O mercado, sensível ao movimento, também tem seguido esses jovens e oferecido cada vez mais eventos e oportunidades. O South by Southwest (SXSW), uma descolada feira de tecnologia, música e filmes, se encerrou em Austin (Texas), no último domingo, reunindo milhares desses jovens antenados. Uma versão juvenil do Ted Global (TedxTeen) ocorre desde 2010, trazendo as famosas palestras de 15 minutos, que usam criatividade e revelam trabalhos inovadores, ao universo dos adolescentes. O próximo grande encontro será em outubro, em Londres.
As empresas não perdem tempo. De olho nesse filão dos adolescentes empreendedores, os investidores, cada vez mais, compram esses projetos e produtos e, muitas vezes, fazem grandes aportes financeiros. A Apple, por exemplo, em 2013, diminuiu de 18 para 13 anos a idade dos jovens que podem frequentar a sua conferência mundial de desenvolvedores, que ocorre anualmente em São Francisco (na Califórnia, EUA).
No Brasil, também existe potencial para esse fenômeno. Loucos por tecnologia, campeões no uso das redes sociais, cada vez mais conectados, criamos condições para que os nossos jovens mergulhem de cabeça nessa onda. Um estudo divulgado há duas semanas pelo Instituto de Pesquisa Econômica Aplicada (IPEA) mostrou que, em 38% dos lares no Brasil, pelo menos uma pessoa acessa a internet pelo celular. Entre os mais novos, essa tendência talvez seja mais aguda.
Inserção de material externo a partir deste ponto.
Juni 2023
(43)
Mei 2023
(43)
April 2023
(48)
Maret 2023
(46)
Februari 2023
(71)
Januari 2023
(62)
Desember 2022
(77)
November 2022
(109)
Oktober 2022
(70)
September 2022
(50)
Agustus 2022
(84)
Como se sabe, certa dose de imediatismo é comum entre os adolescentes. Para muitos, a promessa de dinheiro, fama e sucesso, aliada à monotonia e à repetição das aulas em boa parte das escolas brasileiras, pode ser um grande estímulo para que os estudos não sejam prioridade.
A questão é que, até hoje, as pesquisas mostram que, na média, quem tem um diploma de curso superior pode alcançar salários maiores do que quem não fez uma faculdade. Mais dedicação aos estudos mostra também, em geral, uma maior chance de sucesso no futuro profissional. Lógico que há muitas exceções.
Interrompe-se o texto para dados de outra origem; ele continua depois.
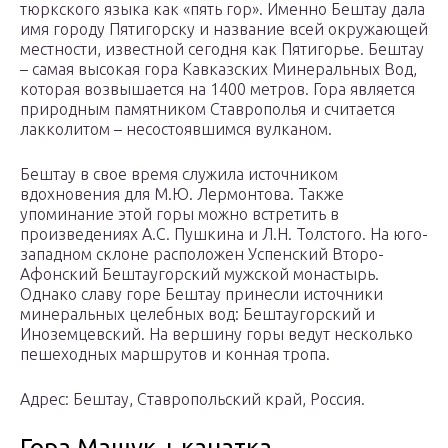
тюркского языка как «пять гор». Именно Бештау дала
имя городу Пятигорску и название всей окружающей
местности, известной сегодня как Пятигорье. Бештау
– самая высокая гора Кавказских Минеральных Вод,
которая возвышается на 1400 метров. Гора является
природным памятником Ставрополья и считается
лакколитом – несостоявшимся вулканом.
Бештау в свое время служила источником
вдохновения для М.Ю. Лермонтова. Также
упоминание этой горы можно встретить в
произведениях А.С. Пушкина и Л.Н. Толстого. На юго-
западном склоне расположен Успенский Второ-
Афонский Бештаугорский мужской монастырь.
Однако славу горе Бештау принесли источники
минеральных целебных вод: Бештаугорский и
Иноземцевский. На вершину горы ведут несколько
пешеходных маршрутов и конная тропа.
Адрес: Бештау, Ставропольский край, Россия.
Гора Машук + канатка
Outro ponto a se considerar: será que vender um bom aplicativo ou jogo aos 15 ou 16 anos significa um acerto constante na carreira de empreendedor e um futuro promissor? Provavelmente, como muita gente que foi uma grande revelação nos esportes ou nas artes na infância, nem sempre a vida adulta garante o mesmo destino feliz. Será que ganhar muito dinheiro tão cedo é bom para a cabeça do jovem e para sua relação com os pais e com o mundo? Será que a tecnologia garante esse sucesso? É bom pensar no assunto.